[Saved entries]
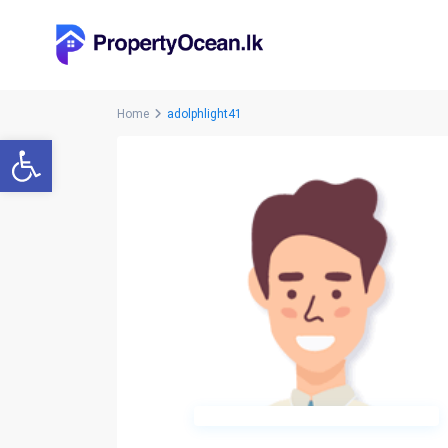
Home
adolphlight41
Open toolbar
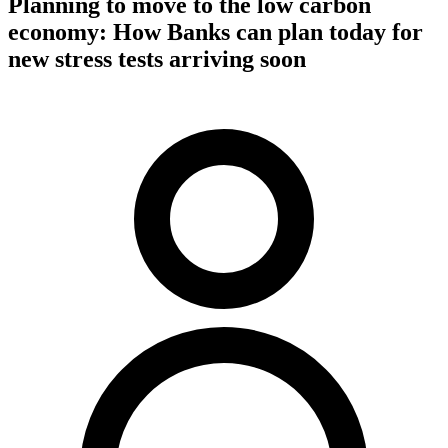
Planning to move to the low carbon
economy: How Banks can plan today for
new stress tests arriving soon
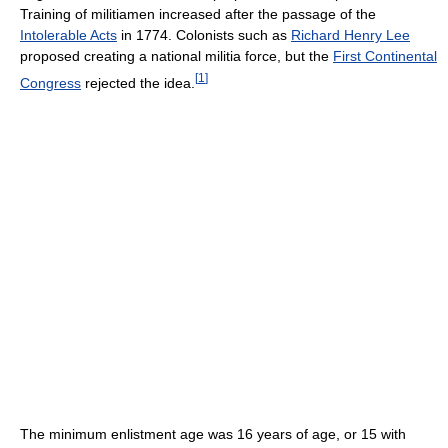
Training of militiamen increased after the passage of the
Intolerable Acts
in 1774. Colonists such as
Richard Henry Lee
proposed creating a national militia force, but the
First Continental
[
1
]
Congress
rejected the idea.
The minimum enlistment age was 16 years of age, or 15 with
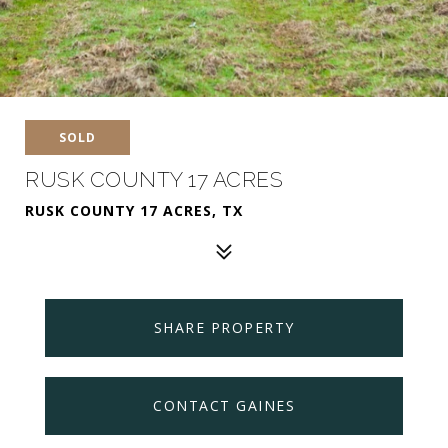
SOLD
RUSK COUNTY 17 ACRES
RUSK COUNTY 17 ACRES, TX
SHARE PROPERTY
CONTACT GAINES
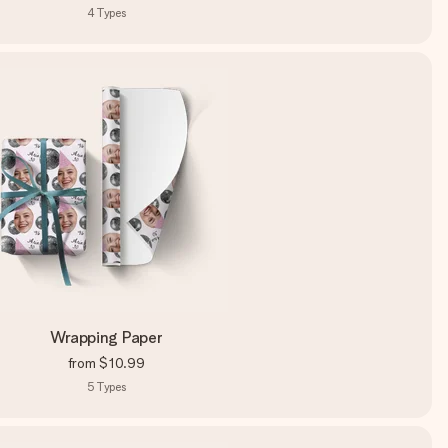
4
Types
Wrapping Paper
from
$10.99
5
Types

### What needs to be done
Show each line in the entries that holds the string "ACRES".

### Task solution
RUSK COUNTY 17 ACRES
RUSK COUNTY 17 ACRES, TX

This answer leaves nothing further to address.